Je suis... ¿qué?
Por Diego Kenis
El diario La Nación reconoció esta semana la osadía expuesta por la procuradora general Alejandra Gils Carbó para enfrentarse a Antonio Stiusso cuando ella era una simple fiscal y él el hombre más poderoso en Inteligencia en la Argentina.
Ello no impidió, sin embargo, la germinación de críticas hacia la funcionaria. Los medios opositores siguen apostando a confundirla con una fanática kirchnerista, pese a que demostró su honestidad intelectual muy temprano: nada menos que enfrentándose, al mismo tiempo, al grupo Clarín y a Néstor Kirchner, cuando la guerra no había estallado y el ex presidente renovó antojadizamente las licencias del pulpo.
Algunas palabras se repiten en el discurso mediático. Prestarles atención es prevenir. Si en ese relato el fallecido Alberto Nisman es el fiscal mártir del antiterrorismo, Gils Carbó y los fiscales que de su Procuración dependen son “talibanes”. La Nueva Provincia de Bahía Blanca utilizó ese adjetivo para Gils Carbó el jueves 29, cuestionando el proyecto oficial de depositar en la Procuración las escuchas obtenidas por Inteligencia. La misma calificación había otorgado Ricardo Roa, uno de los principales editores de Clarín, al fiscal Miguel Palazzani.
En ambos casos, es perfectamente comprensible. El director del diario bahiense está imputado en una causa por delitos de lesa humanidad que descubre como tipo penal el aporte al genocidio de operaciones psicológicas previstas en reglamentos castrenses secretos y sin las cuales los crímenes no se habrían podido llevar a cabo. La causa tiene antecedentes internacionales, pero no locales. Palazzani, designado en diciembre último fiscal general porteño, fue el autor del planteo penal contra Massot.

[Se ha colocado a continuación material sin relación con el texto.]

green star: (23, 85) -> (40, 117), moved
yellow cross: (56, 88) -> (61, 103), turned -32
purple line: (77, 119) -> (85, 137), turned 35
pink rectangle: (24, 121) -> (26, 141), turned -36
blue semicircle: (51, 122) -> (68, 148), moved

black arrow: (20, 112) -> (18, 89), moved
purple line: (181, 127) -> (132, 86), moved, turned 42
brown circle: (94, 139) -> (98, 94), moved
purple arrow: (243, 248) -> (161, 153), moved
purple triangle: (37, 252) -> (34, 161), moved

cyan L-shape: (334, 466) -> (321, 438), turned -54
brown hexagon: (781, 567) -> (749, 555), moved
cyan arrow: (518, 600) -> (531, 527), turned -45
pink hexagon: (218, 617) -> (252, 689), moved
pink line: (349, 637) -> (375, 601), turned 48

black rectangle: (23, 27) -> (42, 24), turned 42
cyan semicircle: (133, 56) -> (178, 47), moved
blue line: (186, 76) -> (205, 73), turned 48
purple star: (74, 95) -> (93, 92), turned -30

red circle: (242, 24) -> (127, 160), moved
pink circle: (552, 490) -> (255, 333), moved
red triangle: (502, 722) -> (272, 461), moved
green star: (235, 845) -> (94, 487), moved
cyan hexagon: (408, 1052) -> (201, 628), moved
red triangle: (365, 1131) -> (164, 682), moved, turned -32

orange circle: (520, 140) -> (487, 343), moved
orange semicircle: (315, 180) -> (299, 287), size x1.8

También “talibán” resultó Roberto Carlés, propuesto esta semana por el gobierno para reemplazar a Eugenio Zaffaroni en la Corte Suprema, de acuerdo a la interpretación del ex miembro del Consejo de la Magistratura Alejandro Fargosi.
El uso y abuso del término, extrapolado de otras realidades y comprado a ciegas a las grandes cadenas informativas norteamericanas, compara a funcionarios de instituciones republicanas, inobjetables académica y profesionalmente, con presuntos terroristas, en medio de la sensibilidad mundial por el atentado de París y del enrarecido clima local tras la muerte del fiscal Nisman, quien procuró hundir en una telaraña incongruente de sospechas a los gobiernos de Argentina e Irán.
Cabría volver a analizar la oportunidad de la llamada “ley antiterrorista”, en especial recordando que la calificación depende de la palabra hegemónica. La pregunta golpea también a las puertas del kirchnerismo y sus aliados, incluso de aquellos que avalaron la normativa, por la llamativa sucesión de mensajes judiciales y mediáticos que buscan emparentar al oficialismo con sectores, léxicos y regiones asociadas –justa o injustamente, se sospecha en muchos casos lo segundo- con el término “terrorista”.
Los antecedentes que ofrece la historia reciente no son alentadores para el campo popular en general ni en particular para el peronismo, que siempre ha aportado el grueso de las víctimas en la aplicación de normativas que confunden seguridad y defensa y a las que prestó aval e incluso promoción.
Las circunstancias son, al menos de momento, muy distintas. También varía el enemigo mundial escogido. Pero cabría recordar al plan de Conmoción Interna del Estado (Conintes) que Arturo Frondizi creó en noviembre de 1958, un semestre después de ganar las elecciones con un peronismo proscripto que optó por apoyarlo. Tres lustros más tarde, María Estela Martínez viuda de Perón y un grupo de sus funcionarios firmaron el decreto que envió a los militares a “aniquilar” a los “elementos subversivos” y terminó de abrir, de ese modo, la puerta a la etapa más oscura de la Argentina. Bajo el estigma del “subversivo” e incluso del ahora recuperado “terrorista” se asesinó, torturó y secuestró a miles de seres humanos, muchos de las cuales eran peronistas. El decreto que convirtió en legales los estigmas también lo era.